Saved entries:
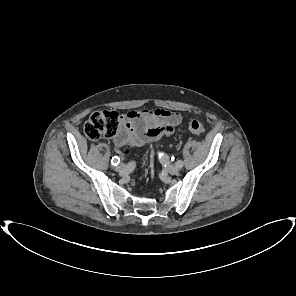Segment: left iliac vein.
<instances>
[{
	"label": "left iliac vein",
	"instance_id": "left-iliac-vein-1",
	"mask_svg": "<svg viewBox=\"0 0 296 296\" xmlns=\"http://www.w3.org/2000/svg\"><path fill=\"white\" fill-rule=\"evenodd\" d=\"M166 170L170 174H177L179 172V170H180V167L177 166V165H168L166 167Z\"/></svg>",
	"mask_w": 296,
	"mask_h": 296
}]
</instances>
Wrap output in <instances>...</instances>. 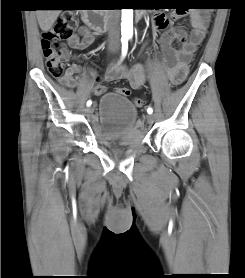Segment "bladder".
Segmentation results:
<instances>
[{
	"mask_svg": "<svg viewBox=\"0 0 245 278\" xmlns=\"http://www.w3.org/2000/svg\"><path fill=\"white\" fill-rule=\"evenodd\" d=\"M136 106L125 96L105 93L100 99L98 120L94 126L97 141L107 148L133 149L143 144Z\"/></svg>",
	"mask_w": 245,
	"mask_h": 278,
	"instance_id": "bladder-1",
	"label": "bladder"
}]
</instances>
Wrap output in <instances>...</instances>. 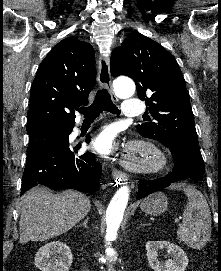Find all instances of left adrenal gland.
<instances>
[{
  "instance_id": "obj_1",
  "label": "left adrenal gland",
  "mask_w": 221,
  "mask_h": 271,
  "mask_svg": "<svg viewBox=\"0 0 221 271\" xmlns=\"http://www.w3.org/2000/svg\"><path fill=\"white\" fill-rule=\"evenodd\" d=\"M140 225H149V223H142V221H140Z\"/></svg>"
}]
</instances>
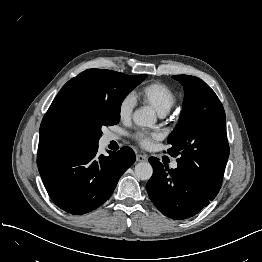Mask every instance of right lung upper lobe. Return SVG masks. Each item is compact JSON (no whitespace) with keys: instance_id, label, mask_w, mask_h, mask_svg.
I'll return each instance as SVG.
<instances>
[{"instance_id":"right-lung-upper-lobe-1","label":"right lung upper lobe","mask_w":262,"mask_h":262,"mask_svg":"<svg viewBox=\"0 0 262 262\" xmlns=\"http://www.w3.org/2000/svg\"><path fill=\"white\" fill-rule=\"evenodd\" d=\"M114 71L88 69L69 80L59 91L40 125V140H67L66 112L76 89L82 84L105 86Z\"/></svg>"}]
</instances>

**Requirement:** In the records above, find the line that contains "Mask every instance". Retype it and every line after it, exactly, leaving out all pictures.

**Result of the task:**
Mask every instance of right lung upper lobe. Return SVG masks. Each item is compact JSON (no whitespace) with keys: instance_id, label, mask_w, mask_h, mask_svg.
I'll return each instance as SVG.
<instances>
[{"instance_id":"right-lung-upper-lobe-1","label":"right lung upper lobe","mask_w":262,"mask_h":262,"mask_svg":"<svg viewBox=\"0 0 262 262\" xmlns=\"http://www.w3.org/2000/svg\"><path fill=\"white\" fill-rule=\"evenodd\" d=\"M114 71L88 69L69 80L59 91L40 125V140H67L66 112L76 89L82 84L105 86Z\"/></svg>"}]
</instances>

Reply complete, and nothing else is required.